Tuesday, August 5, 2014

NIC lead adviser for micro-lender share sale

The bank’s corporate customers will process bulk M-Pesa payments through its Internet portal dubbed NIC Online. PHOTO | FILE

The bank’s corporate customers will process bulk M-Pesa payments through its Internet portal dubbed NIC Online. PHOTO | FILE 
 
By John Gachiri

In Summary
The sale involves a 25 per cent stake and the structure will be finalised in another one month or so. - Maurice Opiyo, NIC managing director.

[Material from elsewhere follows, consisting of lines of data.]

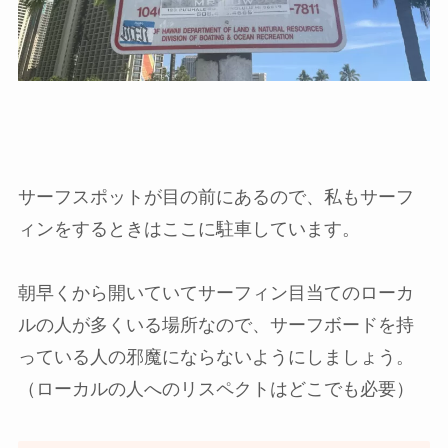
サーフスポットが目の前にあるので、私もサーフ
ィンをするときはここに駐車しています。
朝早くから開いていてサーフィン目当てのローカ
ルの人が多くいる場所なので、サーフボードを持
っている人の邪魔にならないようにしましょう。
（ローカルの人へのリスペクトはどこでも必要）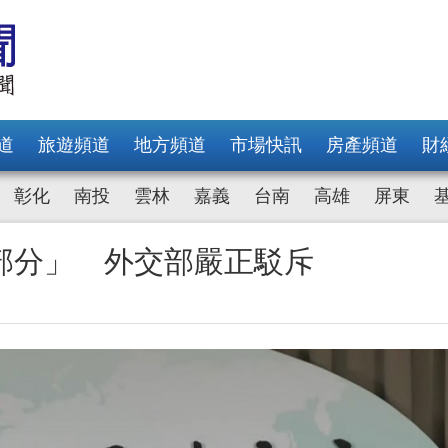
道
旅遊頻道
地方頻道
市場快訊
房產頻道
財
彰化
南投
雲林
嘉義
台南
高雄
屏東
部分」 外交部嚴正駁斥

Kenyan Women Holdings has appointed NIC Capital as the transaction adviser for the sale of its shares in deposit-taking micro-lender KWFT. The sale is meant to make KWFT compliant with banking regulations on ownership structure and will see Kenyan Women Holdings (KWH) half its shareholding to 25 per cent.

 

Lawyers Mboya Wangong’u & Waiyaki have been appointed legal advisors. NIC Capital said the share sale is expected to be concluded between September and October this year.
“The sale involves a 25 per cent stake and the structure will be finalised in another one month or so. That is when we will be setting price per share,” NIC managing director Maurice Opiyo told the Business Daily. KWFT members estimated to be around 600,000 will be offered the shares.
KWH has gradually been reducing its stake in the micro-lender. Earlier in the year it sold a 25 per cent stake to two strategic investors to comply with the Central Bank of Kenya (CBK) ownership rules.
The regulator only allows banks and other financial institutions to own more than 25 per cent stake in deposit-taking microfinance (DTM) institutions. Kenya Women Holdings is a non-profit organisation. CBK gave non-banking institutions up to four years to comply with the new laws that came into effect in 2006.
“A person who holds more than twenty-five per cent of the shares of a deposit-taking business existing at the commencement of this Act, which makes an application for a licence pursuant to section 49, shall comply with the requirements of subsection (1) within four years of the business being licensed,” says the Microfinance Act, 2006.
KWFT became a licensed deposit-taking institution on March 31, 2010, which makes this year the last for the micro-lender to comply with the Act.
The regulations demand that institutions present a plan on reducing ownership before they can get licensed by the Central Bank. The rules are meant to ensure stability of the institutions.
Faulu Kenya, which was licensed by the CBK in May 2009, was the first to comply after it sold a 67 per cent stake to Old Mutual. The remaining 33 per cent stake is owned by local investors and the industry.
Prior to the sale to Old Mutual, Faulu was majority owned by non-governmental organisation Food for the Hungry International (FHI).
SMEP, a micro-lender that is majority owned by the National Council of Churches of Kenya (NCCK), is also meant to reduce its shareholding by the end of this year. NCCK’s first attempt to reduce its stake was through a share sale in October 2012 that managed to reduce its shareholding from 100 to 73.72 per cent following an under-subscription.
A second share sale managed to raise Sh266 million against a target of Sh1.6 billion and cut NCCK’s stake to 31.8 per cent. SMEP said at the time that it was planning another share sale.
U&I, Uwezo, Remu, Rafiki, and Century are other DTMs. KWH was established in 1980 and opened its micro-finance subsidiary a year later.
Analysts said the share sale performance will come down to how the transaction advisors price the shares. “Success will depend on how it is structured,” said Johnson Nderi, corporate finance and advisory manager at ABC Capital.
For NIC Capital the KWH deal is the second publicly announced transaction advisory role this year. NIC Capital together with Kingdom Securities were appointed transaction advisors for CIC Insurance Sh5 billion bond programme set to be rolled out by September this year.